STOCKHOLM, Sweden — In a little over a year, Jonathan Hirschfeld and Max Schiller have managed to turn their fledgling Swedish sneaker brand, Eytys (pronounced '80s' and spelled with Ys in reference to Generation Y), into a growing cult sensation set to generate €2 million (about $2.5 million) in revenue in 2014. This is surprising, considering that, until very recently, Eytys made only one product: a unisex platform sneaker with a significantly thick rubber and cork sole and a minimal upper that looks like a ubiquitous deck shoe. This model, the “Mother,” gleans its maternal name from its “mothership” status as the label’s first foray into footwear.
Although Schiller and Hirschfeld can easily recall their first pair of sneakers — black suede Converse and navy suede shoes by DC, respectively — neither of them associates with what Schiller calls the “sneaker hype scene,” a niche culture obsessed with rare Nike trainers and other limited-release shoes. Nor do they identify with the burgeoning market for luxury sneakers, which has seen Riccardo Tisci reinterpret Nike’s Air Force 1, Maison Martin Margiela launch premium versions of a sneaker originally issued by the German army and Chanel create embroidered, chiffon-wrapped running shoes.
We like to talk about Generation Y and how we’ve grown up with MTV and the Internet.

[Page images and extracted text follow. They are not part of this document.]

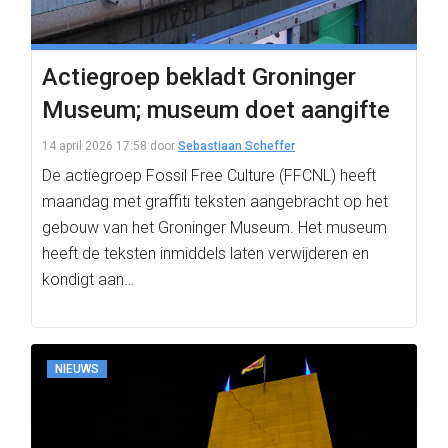
Actiegroep bekladt Groninger
Museum; museum doet aangifte
14 april 2026 17:58
door
Sebastiaan Scheffer
De actiegroep Fossil Free Culture (FFCNL) heeft
maandag met graffiti teksten aangebracht op het
gebouw van het Groninger Museum. Het museum
heeft de teksten inmiddels laten verwijderen en
kondigt aan…
NIEUWS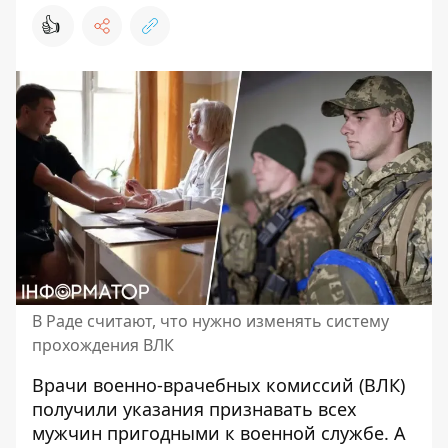
👍
В Раде считают, что нужно изменять систему
прохождения ВЛК
Врачи
военно-врачебных комиссий
(ВЛК)
получили указания признавать всех
мужчин пригодными к военной службе. А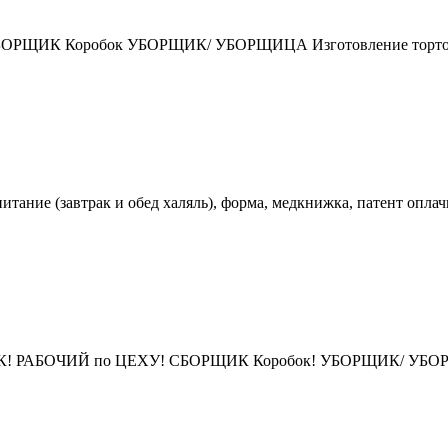
ИК Коробок УБОРЩИК/ УБОРЩИЦА Изготовление тортов и 
итание (завтрак и обед халяль), форма, медкнижка, патент оплач
ОЧИЙ по ЦЕХУ! СБОРЩИК Коробок! УБОРЩИК/ УБОРЩИЦА! 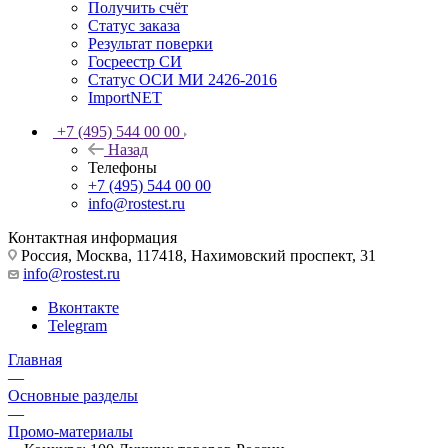
Получить счёт
Статус заказа
Результат поверки
Госреестр СИ
Статус ОСИ МИ 2426-2016
ImportNET
+7 (495) 544 00 00
Назад
Телефоны
+7 (495) 544 00 00
info@rostest.ru
Контактная информация
Россия, Москва, 117418, Нахимовский проспект, 31
info@rostest.ru
Вконтакте
Telegram
Главная
—
Основные разделы
—
Промо-материалы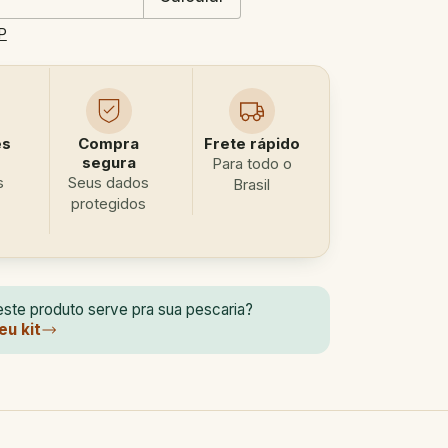
P
es
Compra
Frete rápido
segura
Para todo o
s
Seus dados
Brasil
protegidos
ste produto serve pra sua pescaria?
eu kit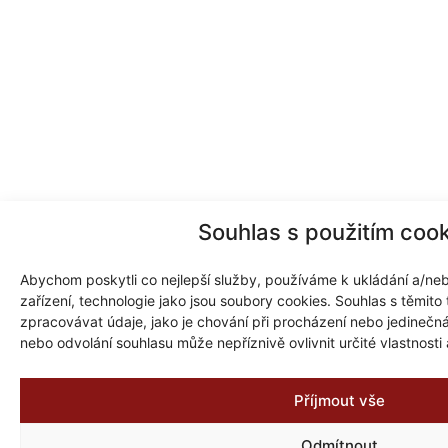
Souhlas s použitím cook
Abychom poskytli co nejlepší služby, používáme k ukládání a/neb
zařízení, technologie jako jsou soubory cookies. Souhlas s těmit
zpracovávat údaje, jako je chování při procházení nebo jedineč
nebo odvolání souhlasu může nepříznivě ovlivnit určité vlastnosti
Příjmout vše
Odmítnout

Instead, Eytys seeks to fill a void for young men and women looking for a versatile, stylish shoe that over-delivers on quality and comfort at an affordable price. Schiller admits he’s somewhat of a recovering eBay addict. He used to feverishly track down Converse and Vans shoes from the 1970s, when they had a more substantial sole. The Mother is Schiller’s idea of a perfect shoe, something that he could buy and wear forever.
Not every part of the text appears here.